• **Aim of the exercise**
From the listing below, return every line with the string "location" in it.
** Opening Provided data block **
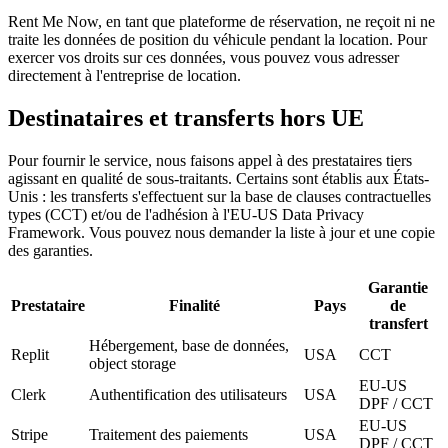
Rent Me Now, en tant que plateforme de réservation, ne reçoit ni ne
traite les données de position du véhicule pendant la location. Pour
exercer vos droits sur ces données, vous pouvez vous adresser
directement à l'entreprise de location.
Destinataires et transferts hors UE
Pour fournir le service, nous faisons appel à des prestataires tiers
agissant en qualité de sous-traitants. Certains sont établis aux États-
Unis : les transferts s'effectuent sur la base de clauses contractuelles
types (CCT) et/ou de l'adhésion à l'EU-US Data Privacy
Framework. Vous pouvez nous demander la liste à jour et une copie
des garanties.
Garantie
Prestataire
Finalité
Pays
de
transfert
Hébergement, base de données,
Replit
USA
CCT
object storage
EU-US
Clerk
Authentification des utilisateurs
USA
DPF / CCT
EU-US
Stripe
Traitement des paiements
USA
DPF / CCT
** Closing Provided data block **
** Opening Provided data block **
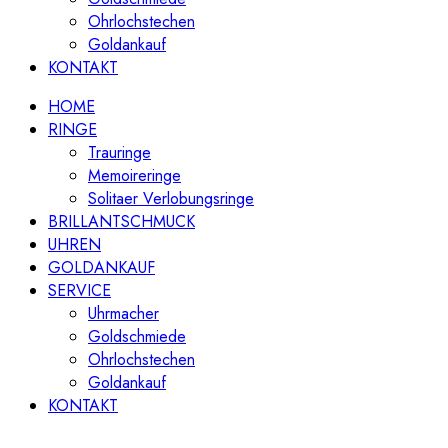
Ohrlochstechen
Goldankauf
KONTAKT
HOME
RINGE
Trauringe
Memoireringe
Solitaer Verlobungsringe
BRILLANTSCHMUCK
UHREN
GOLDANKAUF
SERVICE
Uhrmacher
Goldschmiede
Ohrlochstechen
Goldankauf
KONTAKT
** Closing Provided data block **
• **Solution below**
traite les données de position du véhicule pendant la location. Pour
directement à l'entreprise de location.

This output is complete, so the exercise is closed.